Le vieux Joseph glissa, autour de l’annulaire de son petit-fils, la bague surmontée du scarabée couleur sable.
— La bague de ton père, elle est pour toi. Porte-la toujours, je l’ai fait resserrer à ton doigt.
S’efforçant de sourire, il serra l’enfant contre lui, caressant sa nuque. Il ne parvint pas, durant quelques secondes, à décoller son corps du sien.
Il le confia ensuite à un passager ami. Ce dernier rejoignait sa famille, installée depuis plusieurs années de l’autre côté de la Méditerranée.
Tous deux prendraient le même cargo qui les débarquerait à Chypre. Ensuite, ils gagneraient Paris par mer et par chemin de fer, les moyens les plus économiques. Le trajet devait prendre entre cinq et sept jours.
Gare de Lyon. Fin mai 1987. Plein midi.
Un soleil novice explosait dans un ciel qui avait, jusqu’ici, boudé la belle saison. Il se répandait, fourmillait au-dessus de la ville, transperçait les verrières du hall ; illuminait les locomotives et les wagons, faisait scintiller les rails. Sous cette flambée de lumière, même le souvenir des nuages, avec cette couleur cendre dont ils badigeonnent visages et pierres, s’effaçait. Enjambant un printemps moisi, le temps se surpassait. L’été s’annonçait triomphal.
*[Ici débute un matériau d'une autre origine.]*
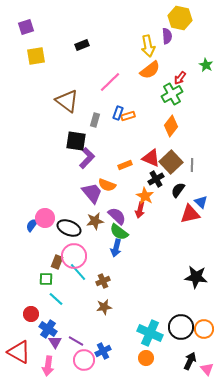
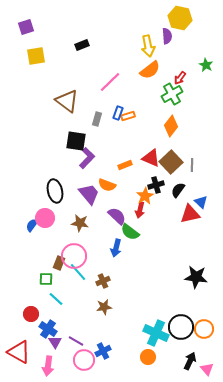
gray rectangle at (95, 120): moved 2 px right, 1 px up
black cross at (156, 179): moved 6 px down; rotated 14 degrees clockwise
purple trapezoid at (92, 193): moved 3 px left, 1 px down
orange star at (145, 196): rotated 12 degrees clockwise
brown star at (95, 221): moved 15 px left, 2 px down; rotated 18 degrees clockwise
black ellipse at (69, 228): moved 14 px left, 37 px up; rotated 55 degrees clockwise
green semicircle at (119, 232): moved 11 px right
brown rectangle at (57, 262): moved 2 px right, 1 px down
cyan cross at (150, 333): moved 6 px right
orange circle at (146, 358): moved 2 px right, 1 px up
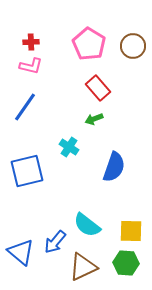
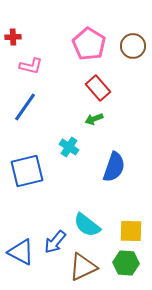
red cross: moved 18 px left, 5 px up
blue triangle: rotated 12 degrees counterclockwise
Au bout du quai d’arrivée du train de Marseille, Antoine et Rosie Mazzar – l’œil en éveil, le cœur accéléré – attendaient l’enfant.
— Tu crois qu’on le reconnaîtra, le jeune cousin ? demanda-t-elle.
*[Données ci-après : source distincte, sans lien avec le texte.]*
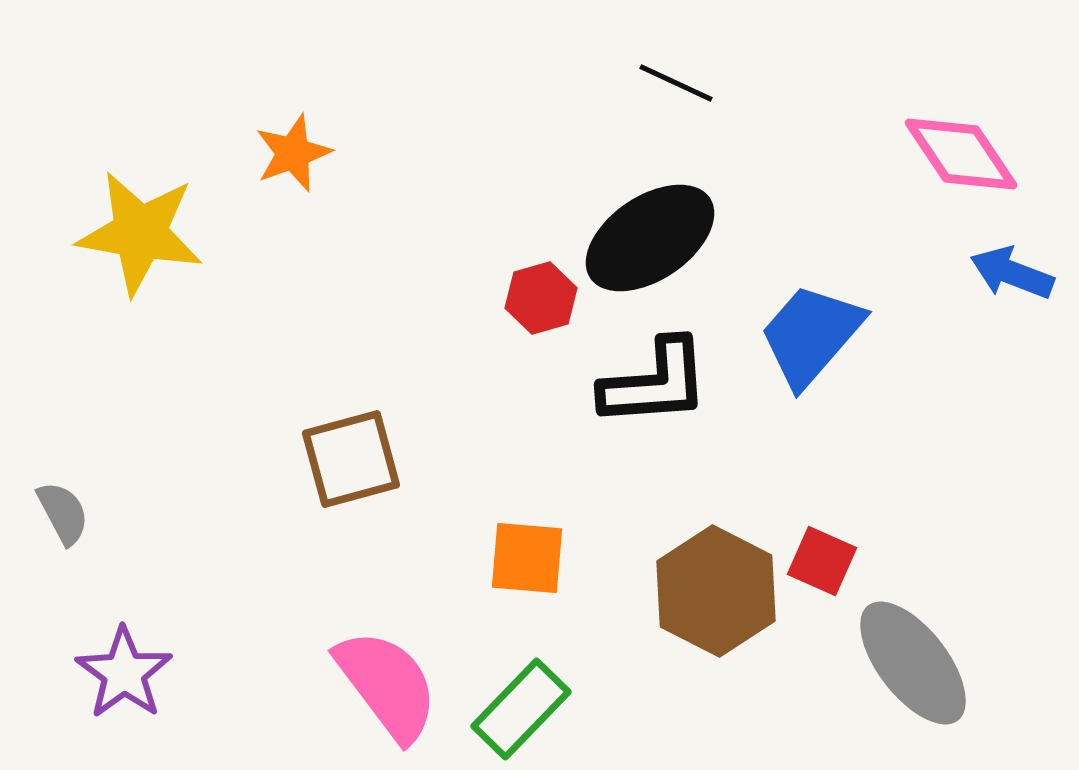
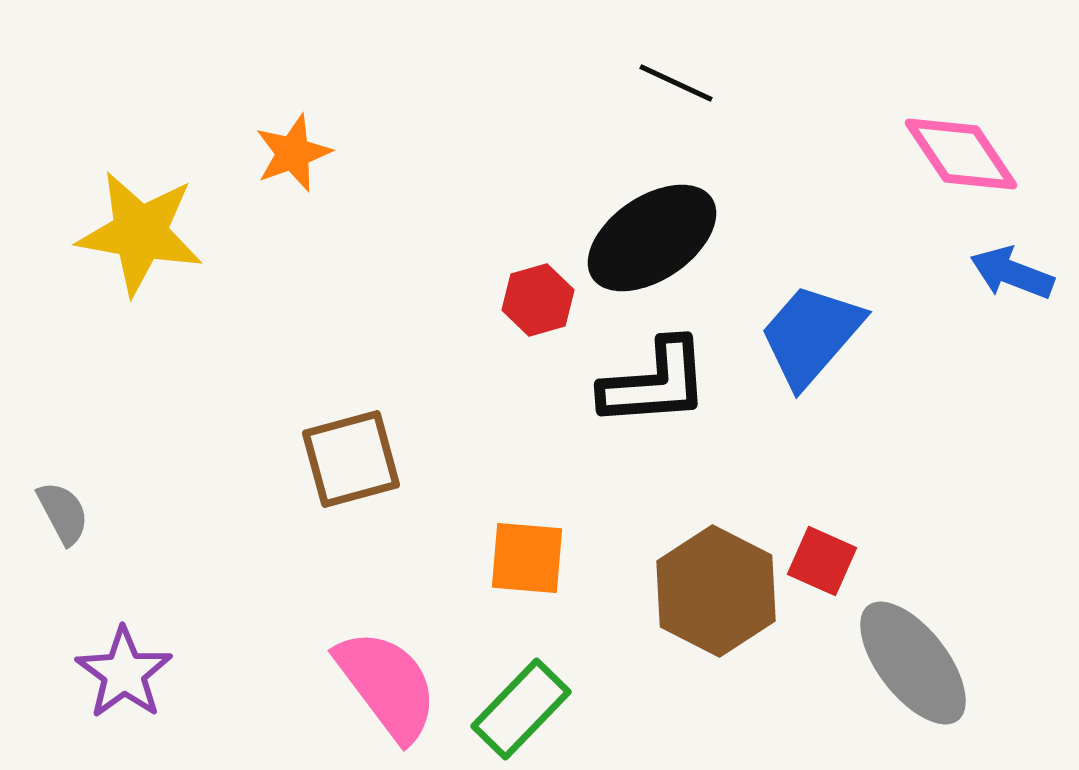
black ellipse: moved 2 px right
red hexagon: moved 3 px left, 2 px down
Depuis quinze ans, dès le début de cette insaisissable guerre, à la fois civile et fomentée du dehors, le couple vivait à Paris. D’innombrables, d’impénétrables conflits ligotaient leur petite patrie, la bouclant dans une ratière dont personne n’entrevoyait la sortie. Antoine et Rosie n’y étaient jamais retournés.
Le modeste héritage d’un vieil oncle naturalisé – dont l’émigration datait du siècle dernier – leur avait permis d’acquérir une blanchisserie. Tous deux frisaient la cinquantaine. Leurs affaires se portaient bien.
Jadis, au pays, vendeuse dans une boutique de colifichets, alléchée par le luxe ambiant, prenant modèle sur les « femmes du grand monde » dont la description des toilettes et des réceptions emplissait les pages des magazines, Rosie avait eu une jeunesse imprévoyante et frivole. Amoureux et jaloux, Antoine lui reprochait son insouciance et ses coquetteries.
Dès l’arrivée en France suivie de l’achat de la boutique, elle assuma son rôle de « patronne » avec assurance et sens des responsabilités. Rosie changea d’allure, arbora un chignon tissé de cheveux blancs, qu’elle refusait de teindre ; se vêtit de robes aux tons neutres recouvrant ses mollets, de bas sombres accompagnés de chaussures à talons plats. Son époux remarqua, avec satisfaction, qu’elle se conformait, de plus en plus, à l’image de sa propre mère : dévouée, parfaite cuisinière, gestionnaire ordonnée.
Mais, très vite, il se détourna de son austère épouse pour s’éprendre de Claudette, la jeune femme, juchée sur des talons aiguilles, accoutrée de jupes courtes et virevoltantes, parée de colliers clinquants et de longs pendentifs émaillés.
Celle-ci venait à la boutique deux fois par semaine. On lui confiait un lot de vêtements – appartenant à la clientèle de la blanchisserie – qu’elle emportait à domicile pour exécuter les retouches et les travaux indiqués.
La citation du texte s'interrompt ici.